Work instruction =>
Set all the entries down once more, with nothing altered.

Input records =>
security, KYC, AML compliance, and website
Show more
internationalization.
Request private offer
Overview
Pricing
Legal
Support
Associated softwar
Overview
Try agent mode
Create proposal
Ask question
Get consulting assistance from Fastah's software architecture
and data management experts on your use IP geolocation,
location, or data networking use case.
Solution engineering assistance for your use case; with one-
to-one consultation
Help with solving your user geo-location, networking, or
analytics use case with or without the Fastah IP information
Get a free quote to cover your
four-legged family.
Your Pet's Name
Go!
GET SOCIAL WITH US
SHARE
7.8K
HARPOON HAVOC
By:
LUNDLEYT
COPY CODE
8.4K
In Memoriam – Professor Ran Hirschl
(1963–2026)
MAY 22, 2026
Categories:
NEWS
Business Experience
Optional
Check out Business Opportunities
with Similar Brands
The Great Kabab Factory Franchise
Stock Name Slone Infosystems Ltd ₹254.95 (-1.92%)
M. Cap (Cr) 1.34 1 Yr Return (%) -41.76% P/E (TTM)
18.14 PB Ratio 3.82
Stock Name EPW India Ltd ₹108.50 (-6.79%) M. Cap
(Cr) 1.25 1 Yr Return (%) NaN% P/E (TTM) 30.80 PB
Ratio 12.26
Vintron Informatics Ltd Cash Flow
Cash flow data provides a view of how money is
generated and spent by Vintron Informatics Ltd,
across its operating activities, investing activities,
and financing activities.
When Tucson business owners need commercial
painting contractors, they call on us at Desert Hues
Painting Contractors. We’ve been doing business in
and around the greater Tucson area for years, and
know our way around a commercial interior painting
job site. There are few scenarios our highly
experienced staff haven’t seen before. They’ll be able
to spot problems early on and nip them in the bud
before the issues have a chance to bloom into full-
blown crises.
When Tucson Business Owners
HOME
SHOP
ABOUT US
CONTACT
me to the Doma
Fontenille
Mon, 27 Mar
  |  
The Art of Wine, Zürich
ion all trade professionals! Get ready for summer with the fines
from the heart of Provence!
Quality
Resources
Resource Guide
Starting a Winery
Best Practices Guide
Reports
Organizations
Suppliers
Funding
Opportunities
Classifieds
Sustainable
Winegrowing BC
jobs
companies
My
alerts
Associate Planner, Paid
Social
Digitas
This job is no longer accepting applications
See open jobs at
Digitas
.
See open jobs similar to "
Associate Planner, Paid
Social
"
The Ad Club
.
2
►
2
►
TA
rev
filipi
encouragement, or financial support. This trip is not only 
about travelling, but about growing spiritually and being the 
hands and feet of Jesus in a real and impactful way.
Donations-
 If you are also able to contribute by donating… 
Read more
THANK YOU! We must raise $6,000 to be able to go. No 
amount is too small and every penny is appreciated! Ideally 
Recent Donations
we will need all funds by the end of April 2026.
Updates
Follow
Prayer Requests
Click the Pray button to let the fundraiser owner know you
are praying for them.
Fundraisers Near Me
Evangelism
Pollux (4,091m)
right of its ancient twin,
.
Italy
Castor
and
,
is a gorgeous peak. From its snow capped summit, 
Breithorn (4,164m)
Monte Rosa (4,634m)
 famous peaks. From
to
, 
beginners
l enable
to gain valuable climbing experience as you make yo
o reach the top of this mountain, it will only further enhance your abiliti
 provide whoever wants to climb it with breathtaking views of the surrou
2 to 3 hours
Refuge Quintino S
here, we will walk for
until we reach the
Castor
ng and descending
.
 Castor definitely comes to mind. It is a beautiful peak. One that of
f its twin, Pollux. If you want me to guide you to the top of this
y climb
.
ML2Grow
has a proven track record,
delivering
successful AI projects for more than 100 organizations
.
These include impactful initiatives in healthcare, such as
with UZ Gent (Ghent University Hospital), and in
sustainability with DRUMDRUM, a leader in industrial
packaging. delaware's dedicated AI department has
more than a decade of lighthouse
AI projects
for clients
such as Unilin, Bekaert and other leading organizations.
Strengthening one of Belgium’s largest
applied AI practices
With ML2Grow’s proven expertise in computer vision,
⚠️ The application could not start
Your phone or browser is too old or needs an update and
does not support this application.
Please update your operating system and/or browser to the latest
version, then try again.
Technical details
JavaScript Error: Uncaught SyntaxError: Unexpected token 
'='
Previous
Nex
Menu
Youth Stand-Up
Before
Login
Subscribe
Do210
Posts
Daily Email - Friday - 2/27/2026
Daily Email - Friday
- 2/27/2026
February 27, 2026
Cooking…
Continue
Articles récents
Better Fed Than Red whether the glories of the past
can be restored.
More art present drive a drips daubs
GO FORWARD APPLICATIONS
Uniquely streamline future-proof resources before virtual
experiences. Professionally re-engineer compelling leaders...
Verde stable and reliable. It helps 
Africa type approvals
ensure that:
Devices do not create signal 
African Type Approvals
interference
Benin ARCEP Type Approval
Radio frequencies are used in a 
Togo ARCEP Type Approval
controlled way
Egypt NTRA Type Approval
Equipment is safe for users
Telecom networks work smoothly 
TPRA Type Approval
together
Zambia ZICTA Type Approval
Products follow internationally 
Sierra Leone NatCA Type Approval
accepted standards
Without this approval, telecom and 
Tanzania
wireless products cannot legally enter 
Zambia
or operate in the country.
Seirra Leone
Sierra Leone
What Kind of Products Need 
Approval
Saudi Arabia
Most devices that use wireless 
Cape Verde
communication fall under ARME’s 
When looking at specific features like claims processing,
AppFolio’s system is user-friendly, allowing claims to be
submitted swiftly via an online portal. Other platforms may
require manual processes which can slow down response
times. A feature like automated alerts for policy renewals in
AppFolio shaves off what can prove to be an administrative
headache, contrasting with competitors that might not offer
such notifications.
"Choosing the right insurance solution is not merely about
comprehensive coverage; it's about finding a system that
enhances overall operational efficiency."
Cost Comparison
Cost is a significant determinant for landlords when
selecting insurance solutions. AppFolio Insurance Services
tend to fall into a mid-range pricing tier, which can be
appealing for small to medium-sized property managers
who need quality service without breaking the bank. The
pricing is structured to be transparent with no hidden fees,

Response to the task =>
security, KYC, AML compliance, and website
Show more
internationalization.
Request private offer
Overview
Pricing
Legal
Support
Associated softwar
Overview
Try agent mode
Create proposal
Ask question
Get consulting assistance from Fastah's software architecture
and data management experts on your use IP geolocation,
location, or data networking use case.
Solution engineering assistance for your use case; with one-
to-one consultation
Help with solving your user geo-location, networking, or
analytics use case with or without the Fastah IP information
Get a free quote to cover your
four-legged family.
Your Pet's Name
Go!
GET SOCIAL WITH US
SHARE
7.8K
HARPOON HAVOC
By:
LUNDLEYT
COPY CODE
8.4K
In Memoriam – Professor Ran Hirschl
(1963–2026)
MAY 22, 2026
Categories:
NEWS
Business Experience
Optional
Check out Business Opportunities
with Similar Brands
The Great Kabab Factory Franchise
Stock Name Slone Infosystems Ltd ₹254.95 (-1.92%)
M. Cap (Cr) 1.34 1 Yr Return (%) -41.76% P/E (TTM)
18.14 PB Ratio 3.82
Stock Name EPW India Ltd ₹108.50 (-6.79%) M. Cap
(Cr) 1.25 1 Yr Return (%) NaN% P/E (TTM) 30.80 PB
Ratio 12.26
Vintron Informatics Ltd Cash Flow
Cash flow data provides a view of how money is
generated and spent by Vintron Informatics Ltd,
across its operating activities, investing activities,
and financing activities.
When Tucson business owners need commercial
painting contractors, they call on us at Desert Hues
Painting Contractors. We’ve been doing business in
and around the greater Tucson area for years, and
know our way around a commercial interior painting
job site. There are few scenarios our highly
experienced staff haven’t seen before. They’ll be able
to spot problems early on and nip them in the bud
before the issues have a chance to bloom into full-
blown crises.
When Tucson Business Owners
HOME
SHOP
ABOUT US
CONTACT
me to the Doma
Fontenille
Mon, 27 Mar
  |  
The Art of Wine, Zürich
ion all trade professionals! Get ready for summer with the fines
from the heart of Provence!
Quality
Resources
Resource Guide
Starting a Winery
Best Practices Guide
Reports
Organizations
Suppliers
Funding
Opportunities
Classifieds
Sustainable
Winegrowing BC
jobs
companies
My
alerts
Associate Planner, Paid
Social
Digitas
This job is no longer accepting applications
See open jobs at
Digitas
.
See open jobs similar to "
Associate Planner, Paid
Social
"
The Ad Club
.
2
►
2
►
TA
rev
filipi
encouragement, or financial support. This trip is not only 
about travelling, but about growing spiritually and being the 
hands and feet of Jesus in a real and impactful way.
Donations-
 If you are also able to contribute by donating… 
Read more
THANK YOU! We must raise $6,000 to be able to go. No 
amount is too small and every penny is appreciated! Ideally 
Recent Donations
we will need all funds by the end of April 2026.
Updates
Follow
Prayer Requests
Click the Pray button to let the fundraiser owner know you
are praying for them.
Fundraisers Near Me
Evangelism
Pollux (4,091m)
right of its ancient twin,
.
Italy
Castor
and
,
is a gorgeous peak. From its snow capped summit, 
Breithorn (4,164m)
Monte Rosa (4,634m)
 famous peaks. From
to
, 
beginners
l enable
to gain valuable climbing experience as you make yo
o reach the top of this mountain, it will only further enhance your abiliti
 provide whoever wants to climb it with breathtaking views of the surrou
2 to 3 hours
Refuge Quintino S
here, we will walk for
until we reach the
Castor
ng and descending
.
 Castor definitely comes to mind. It is a beautiful peak. One that of
f its twin, Pollux. If you want me to guide you to the top of this
y climb
.
ML2Grow
has a proven track record,
delivering
successful AI projects for more than 100 organizations
.
These include impactful initiatives in healthcare, such as
with UZ Gent (Ghent University Hospital), and in
sustainability with DRUMDRUM, a leader in industrial
packaging. delaware's dedicated AI department has
more than a decade of lighthouse
AI projects
for clients
such as Unilin, Bekaert and other leading organizations.
Strengthening one of Belgium’s largest
applied AI practices
With ML2Grow’s proven expertise in computer vision,
⚠️ The application could not start
Your phone or browser is too old or needs an update and
does not support this application.
Please update your operating system and/or browser to the latest
version, then try again.
Technical details
JavaScript Error: Uncaught SyntaxError: Unexpected token 
'='
Previous
Nex
Menu
Youth Stand-Up
Before
Login
Subscribe
Do210
Posts
Daily Email - Friday - 2/27/2026
Daily Email - Friday
- 2/27/2026
February 27, 2026
Cooking…
Continue
Articles récents
Better Fed Than Red whether the glories of the past
can be restored.
More art present drive a drips daubs
GO FORWARD APPLICATIONS
Uniquely streamline future-proof resources before virtual
experiences. Professionally re-engineer compelling leaders...
Verde stable and reliable. It helps 
Africa type approvals
ensure that:
Devices do not create signal 
African Type Approvals
interference
Benin ARCEP Type Approval
Radio frequencies are used in a 
Togo ARCEP Type Approval
controlled way
Egypt NTRA Type Approval
Equipment is safe for users
Telecom networks work smoothly 
TPRA Type Approval
together
Zambia ZICTA Type Approval
Products follow internationally 
Sierra Leone NatCA Type Approval
accepted standards
Without this approval, telecom and 
Tanzania
wireless products cannot legally enter 
Zambia
or operate in the country.
Seirra Leone
Sierra Leone
What Kind of Products Need 
Approval
Saudi Arabia
Most devices that use wireless 
Cape Verde
communication fall under ARME’s 
When looking at specific features like claims processing,
AppFolio’s system is user-friendly, allowing claims to be
submitted swiftly via an online portal. Other platforms may
require manual processes which can slow down response
times. A feature like automated alerts for policy renewals in
AppFolio shaves off what can prove to be an administrative
headache, contrasting with competitors that might not offer
such notifications.
"Choosing the right insurance solution is not merely about
comprehensive coverage; it's about finding a system that
enhances overall operational efficiency."
Cost Comparison
Cost is a significant determinant for landlords when
selecting insurance solutions. AppFolio Insurance Services
tend to fall into a mid-range pricing tier, which can be
appealing for small to medium-sized property managers
who need quality service without breaking the bank. The
pricing is structured to be transparent with no hidden fees,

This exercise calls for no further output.